53 - Freie Mitteilung
Inflammation & transplantation
16. Mai 2019, 10:15 - 11:45, Szenario 1, 5. OG
Interactions between platelets and liver sinusoidal endothelial cells promote hepatic stellate cells to drive liver regeneration
A. Balaphas1, J. Meyer1, R. Perozzo1, P. Fontana1, S. Berndt2, A. Turzi2, P. Morel1, L. Scapozza1, K. Sadoul3, C. Gonelle-Gispert1, L. Bühler1, Presenter: A. Balaphas1 (1Geneva, 2Le Mont-sur-Lausanne, 3Grenoble/FR)
Platelets and liver sinusoidal endothelial cells (LSEC) are implicated in liver regeneration.
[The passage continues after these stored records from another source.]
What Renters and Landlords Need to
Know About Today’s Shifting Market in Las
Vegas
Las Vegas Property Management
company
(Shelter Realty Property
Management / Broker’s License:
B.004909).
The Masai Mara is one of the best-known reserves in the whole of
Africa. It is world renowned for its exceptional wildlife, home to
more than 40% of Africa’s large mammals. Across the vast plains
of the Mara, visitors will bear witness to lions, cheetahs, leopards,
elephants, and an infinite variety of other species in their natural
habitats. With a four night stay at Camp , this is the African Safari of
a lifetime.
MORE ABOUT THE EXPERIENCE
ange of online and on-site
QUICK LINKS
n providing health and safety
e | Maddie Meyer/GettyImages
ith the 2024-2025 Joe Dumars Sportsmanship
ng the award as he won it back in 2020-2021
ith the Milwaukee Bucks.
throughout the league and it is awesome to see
Our aim was to investigate the interactions between platelets and LSEC in liver regeneration through the study of the release of growth factors by LSEC and hepatic stellate cells (HSC).
In vitro, freshly isolated pure mouse LSEC were co-incubated with resting platelets, activated platelets, or platelet releasates and secretion of various growth factors was measured with ELISA. To identify active components in platelet releasate, size exclusion chromatography was performed and resulting fractions were tested on LSEC for induction of growth factors secretion with ELISA. Conditioned culture medium of LSEC after exposure to platelets was added to primary HSC or hepatocytes and secretion of growth factors or cell proliferation was measured with ELISA and EdU assay. In vivo, platelets and LSEC interactions were analysed by confocal intravital microscopy after partial hepatectomy in mice.
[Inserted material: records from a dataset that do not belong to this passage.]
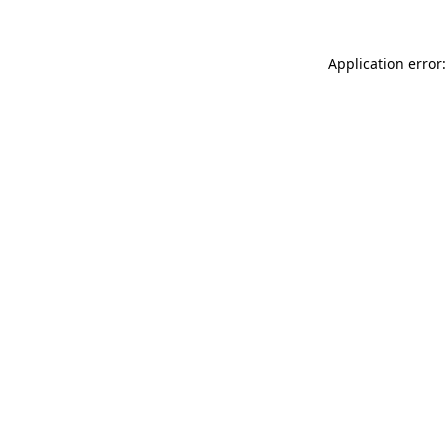
Application error:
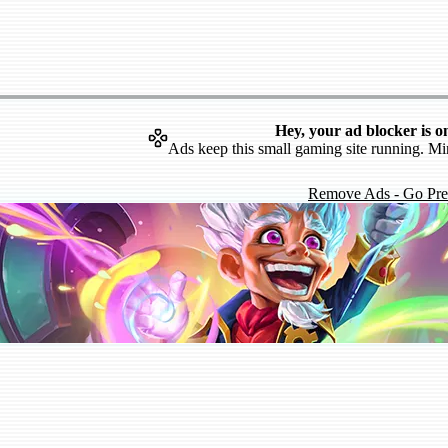
Hey, your ad blocker is o
Ads keep this small gaming site running. Mi
Remove Ads - Go Pr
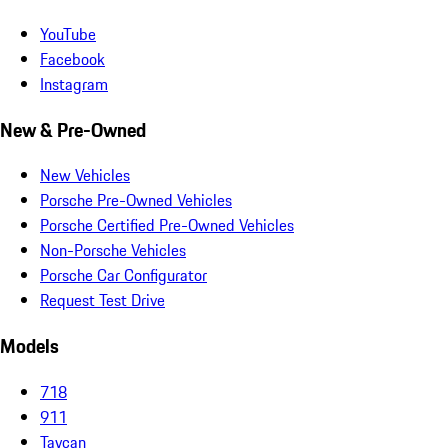
YouTube
Facebook
Instagram
New & Pre-Owned
New Vehicles
Porsche Pre-Owned Vehicles
Porsche Certified Pre-Owned Vehicles
Non-Porsche Vehicles
Porsche Car Configurator
Request Test Drive
Models
718
911
Taycan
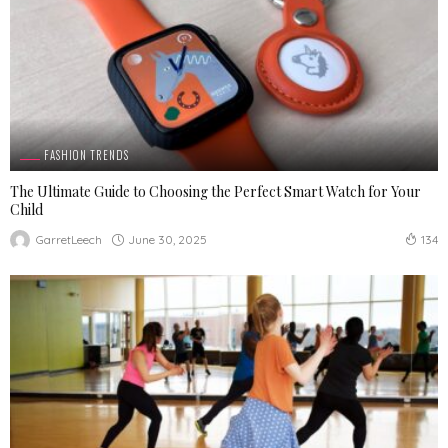
FASHION TRENDS
The Ultimate Guide to Choosing the Perfect Smart Watch for Your
Child
June 30, 2025
GarretLeech
134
In vitro, co-incubation of resting platelets with LSEC resulted in a dose-dependent increase of interleukin-6 secretion (IL-6) by LSEC (IL-6: 75.4±6.6 pg/ml after incubation with 16 million platelets versus 2±1.1 pg/ml without platelets). The same effect was observed using activated platelets or releasate of activated platelets. Strikingly, IL-6 secretion was highest when high molecular weight fractions (> 80 kDa) of platelet releasate obtained by size exclusion chromatography were tested (IL-6 maximal: 1343±245.8 pg/ml versus control 8 ± 0.2 pg/ml, p<0.05). LSEC exposed to platelets did not increase proliferation of primary hepatocytes but stimulated HGF secretion by HSC (HGF: 574.1±124.5 pg/ml after stimulation versus 397±72.5 pg/ml without stimulation, p< 0.05). Following partial hepatectomy, adhesion of platelets to LSEC was significantly increased (55.2 ±2.1 % adherent platelets after partial hepatectomy versus 29.6±1.6% after sham surgery, p<0.05).
Our in vitro observations indicate that activated platelets release a component(s) of proteic nature inducing IL-6 secretion by LSEC, which in turn enhances release by HSC of HGF, the strongest mitogen for hepatocytes. Our in vivo data confirm that platelets adhere to LSEC shortly after liver injury.